The lining of the Virgin's robe:
Of the three samples taken, one was from below the Virgin's right elbow and another from where the lining is visible on her shoulder. The lining now appears black, but was actually once a bright green with a raised black floral pattern. The pattern is visible in raking light and shows up very clearly with infra-red reflectography. A sample taken from the pattern on the lining showed a complex layer structure. Silver leaf has been applied on top of the gesso ground with an oil size tinted with ochre. This has then been glazed with what seems to be a verdigris layer and two coats of clear green copper resinate or oleate glaze. A sample taken through one of the lines of the floral pattern showed that this is composed of a mixture of lead white and carbon black. A layer of copper resinate or oleate glaze was also identified on the border of the Virgin's crown.

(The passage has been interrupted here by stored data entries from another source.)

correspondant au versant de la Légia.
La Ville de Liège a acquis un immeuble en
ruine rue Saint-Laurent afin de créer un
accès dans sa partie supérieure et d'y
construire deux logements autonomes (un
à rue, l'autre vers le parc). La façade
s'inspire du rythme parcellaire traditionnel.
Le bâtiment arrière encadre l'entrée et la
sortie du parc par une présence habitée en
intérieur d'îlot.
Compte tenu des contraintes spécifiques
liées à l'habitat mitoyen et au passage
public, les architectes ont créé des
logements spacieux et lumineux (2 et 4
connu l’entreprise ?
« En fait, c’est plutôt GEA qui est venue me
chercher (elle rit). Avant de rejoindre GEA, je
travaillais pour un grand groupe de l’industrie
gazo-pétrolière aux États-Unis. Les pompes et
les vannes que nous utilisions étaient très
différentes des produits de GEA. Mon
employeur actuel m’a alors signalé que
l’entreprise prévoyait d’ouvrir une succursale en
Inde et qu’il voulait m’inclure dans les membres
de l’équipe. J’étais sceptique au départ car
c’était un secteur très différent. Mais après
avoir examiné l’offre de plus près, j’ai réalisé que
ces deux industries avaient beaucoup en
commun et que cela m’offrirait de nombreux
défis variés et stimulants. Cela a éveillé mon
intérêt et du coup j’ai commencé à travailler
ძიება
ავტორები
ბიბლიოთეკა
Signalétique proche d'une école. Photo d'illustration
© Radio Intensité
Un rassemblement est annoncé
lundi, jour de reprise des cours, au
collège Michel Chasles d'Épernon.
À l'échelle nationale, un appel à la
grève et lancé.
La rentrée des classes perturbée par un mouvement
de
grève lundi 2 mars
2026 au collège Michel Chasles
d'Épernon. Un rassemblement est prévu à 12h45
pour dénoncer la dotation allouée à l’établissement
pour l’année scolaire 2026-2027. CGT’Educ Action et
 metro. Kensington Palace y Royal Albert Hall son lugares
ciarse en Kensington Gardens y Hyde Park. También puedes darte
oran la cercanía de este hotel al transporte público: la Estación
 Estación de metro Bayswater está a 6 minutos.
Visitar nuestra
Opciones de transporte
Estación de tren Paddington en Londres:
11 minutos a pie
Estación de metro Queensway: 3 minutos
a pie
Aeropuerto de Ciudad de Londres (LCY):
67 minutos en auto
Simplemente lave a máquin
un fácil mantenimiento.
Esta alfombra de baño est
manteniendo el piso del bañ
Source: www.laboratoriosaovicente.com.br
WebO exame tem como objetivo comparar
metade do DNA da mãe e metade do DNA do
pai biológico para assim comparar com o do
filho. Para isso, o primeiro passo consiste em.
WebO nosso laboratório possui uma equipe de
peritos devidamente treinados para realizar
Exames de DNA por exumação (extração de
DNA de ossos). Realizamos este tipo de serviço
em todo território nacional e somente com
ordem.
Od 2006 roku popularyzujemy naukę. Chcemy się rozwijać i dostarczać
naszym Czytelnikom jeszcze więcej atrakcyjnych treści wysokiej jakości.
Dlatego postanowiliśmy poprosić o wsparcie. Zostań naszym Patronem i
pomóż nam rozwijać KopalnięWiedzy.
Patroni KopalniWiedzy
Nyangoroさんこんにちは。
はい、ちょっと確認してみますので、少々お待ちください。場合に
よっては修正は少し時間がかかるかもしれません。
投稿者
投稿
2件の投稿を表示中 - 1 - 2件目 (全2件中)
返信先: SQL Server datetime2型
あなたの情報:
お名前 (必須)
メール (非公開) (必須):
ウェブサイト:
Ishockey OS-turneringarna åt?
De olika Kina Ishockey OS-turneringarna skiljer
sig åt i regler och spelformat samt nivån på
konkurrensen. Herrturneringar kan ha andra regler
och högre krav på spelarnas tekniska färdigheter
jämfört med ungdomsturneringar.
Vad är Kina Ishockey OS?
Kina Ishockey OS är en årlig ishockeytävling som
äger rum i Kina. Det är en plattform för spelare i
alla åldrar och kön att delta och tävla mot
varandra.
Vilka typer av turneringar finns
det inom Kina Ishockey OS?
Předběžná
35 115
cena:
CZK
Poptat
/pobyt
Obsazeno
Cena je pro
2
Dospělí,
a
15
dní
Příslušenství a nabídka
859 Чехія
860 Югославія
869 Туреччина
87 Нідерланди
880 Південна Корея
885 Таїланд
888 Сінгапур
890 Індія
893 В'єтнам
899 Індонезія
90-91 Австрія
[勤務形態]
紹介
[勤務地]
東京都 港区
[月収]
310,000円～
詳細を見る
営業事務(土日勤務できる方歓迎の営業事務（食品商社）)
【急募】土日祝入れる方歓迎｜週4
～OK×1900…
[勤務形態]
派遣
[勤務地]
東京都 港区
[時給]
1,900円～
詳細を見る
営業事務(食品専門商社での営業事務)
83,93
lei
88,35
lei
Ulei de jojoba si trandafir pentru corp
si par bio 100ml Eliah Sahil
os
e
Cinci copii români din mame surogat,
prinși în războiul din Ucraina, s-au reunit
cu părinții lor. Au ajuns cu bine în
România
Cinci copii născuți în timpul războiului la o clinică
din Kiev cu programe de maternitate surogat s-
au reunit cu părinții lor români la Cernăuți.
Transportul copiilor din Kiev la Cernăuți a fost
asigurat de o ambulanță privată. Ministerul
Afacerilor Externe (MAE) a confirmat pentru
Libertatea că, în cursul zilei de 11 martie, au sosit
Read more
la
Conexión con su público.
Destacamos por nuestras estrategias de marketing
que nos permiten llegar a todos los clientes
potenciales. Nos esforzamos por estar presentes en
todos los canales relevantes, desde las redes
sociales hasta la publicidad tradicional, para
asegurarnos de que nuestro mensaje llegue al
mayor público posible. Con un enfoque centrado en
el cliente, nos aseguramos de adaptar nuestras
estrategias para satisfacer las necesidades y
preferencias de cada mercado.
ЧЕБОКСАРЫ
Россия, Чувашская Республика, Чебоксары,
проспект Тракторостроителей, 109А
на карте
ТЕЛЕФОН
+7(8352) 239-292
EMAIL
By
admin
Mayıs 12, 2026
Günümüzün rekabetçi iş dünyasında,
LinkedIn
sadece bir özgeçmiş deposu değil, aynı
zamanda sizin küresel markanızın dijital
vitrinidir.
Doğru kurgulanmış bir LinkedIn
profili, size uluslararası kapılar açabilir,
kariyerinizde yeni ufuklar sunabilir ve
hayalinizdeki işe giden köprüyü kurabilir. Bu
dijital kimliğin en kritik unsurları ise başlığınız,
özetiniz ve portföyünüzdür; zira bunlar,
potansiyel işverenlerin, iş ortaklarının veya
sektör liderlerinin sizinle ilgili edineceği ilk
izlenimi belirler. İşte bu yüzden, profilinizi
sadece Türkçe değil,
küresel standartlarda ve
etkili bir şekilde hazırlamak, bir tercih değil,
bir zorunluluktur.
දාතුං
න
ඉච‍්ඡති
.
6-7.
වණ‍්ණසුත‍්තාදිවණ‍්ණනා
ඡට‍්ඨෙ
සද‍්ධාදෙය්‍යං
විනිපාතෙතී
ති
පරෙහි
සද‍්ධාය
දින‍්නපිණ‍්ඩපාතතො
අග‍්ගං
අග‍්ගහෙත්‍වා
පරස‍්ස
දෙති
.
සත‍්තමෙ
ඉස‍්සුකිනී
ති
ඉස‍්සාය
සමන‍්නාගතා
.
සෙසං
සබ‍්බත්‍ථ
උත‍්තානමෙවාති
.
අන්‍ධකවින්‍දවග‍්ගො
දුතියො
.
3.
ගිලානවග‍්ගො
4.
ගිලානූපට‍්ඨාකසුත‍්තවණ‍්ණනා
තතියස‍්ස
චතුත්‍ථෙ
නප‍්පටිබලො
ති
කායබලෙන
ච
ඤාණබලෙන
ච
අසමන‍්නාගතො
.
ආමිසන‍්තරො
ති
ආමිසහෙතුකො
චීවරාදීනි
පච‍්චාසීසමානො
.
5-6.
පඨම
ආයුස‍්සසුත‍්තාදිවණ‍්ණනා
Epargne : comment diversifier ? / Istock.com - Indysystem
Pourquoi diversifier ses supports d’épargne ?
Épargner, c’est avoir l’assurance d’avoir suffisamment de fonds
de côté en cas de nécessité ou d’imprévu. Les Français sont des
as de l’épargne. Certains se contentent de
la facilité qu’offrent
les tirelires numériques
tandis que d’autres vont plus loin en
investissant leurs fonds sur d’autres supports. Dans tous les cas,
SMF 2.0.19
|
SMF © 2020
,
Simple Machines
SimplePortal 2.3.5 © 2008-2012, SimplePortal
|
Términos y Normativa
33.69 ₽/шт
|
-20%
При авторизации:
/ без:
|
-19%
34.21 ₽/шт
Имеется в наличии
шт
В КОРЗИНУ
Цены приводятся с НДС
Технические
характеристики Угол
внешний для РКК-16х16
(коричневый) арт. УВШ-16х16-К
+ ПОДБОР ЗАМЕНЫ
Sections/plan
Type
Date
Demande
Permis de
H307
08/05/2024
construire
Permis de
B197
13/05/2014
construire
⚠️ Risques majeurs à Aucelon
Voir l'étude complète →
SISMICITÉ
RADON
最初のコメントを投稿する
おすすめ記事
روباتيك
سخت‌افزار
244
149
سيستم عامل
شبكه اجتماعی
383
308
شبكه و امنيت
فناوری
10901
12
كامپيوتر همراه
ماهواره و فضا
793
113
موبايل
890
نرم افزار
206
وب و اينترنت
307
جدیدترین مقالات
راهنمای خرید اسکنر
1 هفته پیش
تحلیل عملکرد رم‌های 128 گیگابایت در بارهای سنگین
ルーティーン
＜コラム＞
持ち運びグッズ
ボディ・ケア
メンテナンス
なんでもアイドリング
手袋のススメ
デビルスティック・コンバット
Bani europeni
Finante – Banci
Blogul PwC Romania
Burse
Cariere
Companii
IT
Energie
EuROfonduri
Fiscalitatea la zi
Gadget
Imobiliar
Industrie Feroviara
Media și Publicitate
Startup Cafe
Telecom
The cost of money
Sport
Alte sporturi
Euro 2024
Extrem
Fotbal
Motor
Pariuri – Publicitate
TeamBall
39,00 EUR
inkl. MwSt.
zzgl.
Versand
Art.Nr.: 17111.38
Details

Flesh tone of the Virgin's hand:
A sample taken from the Virgin's left hand, just above her wrist, shows the typical technique for painting flesh at the time. The underpaint of the flesh is composed of green earth, lead white and a little yellow lake. Verdaccio consisting of vermilion, a little carbon black and possibly lead white has been applied to the areas of shadow. The layer of pink flesh colour has been obtained by mixing lead white and vermilion.
The samples taken from Christ's blue robe and from the Virgin's lining revealed a faint, grey layer over the final pigment layer which may represent an earlier or original egg white glair applied to protect the surface. It is also evident that the Coronation had been varnished at least twice with an oil varnish.
Overall the pigment analysis suggests that a great deal of colour change has taken place on the Coronation affecting the brilliance of the panel. The pigments used are typical of the works of the di Cione brothers and indeed of paintings of the period.
The examinations of the Coronation of the Virgin as a whole give a valuable insight into the production of this type of work. They are also useful in piecing together the original appearance of works of this period.
2. The pigment results are a summary of Jo Darrah's findings: An Examination of the Materials and Techniques of the Coronation of the Virgin, Internal V&A Conservation Research Report, September 1996.
5. Cennino d'Andrea Cennini, The Craftsman's Handbook 'Il Libro Dell'Arte', Dover, 1960, p93.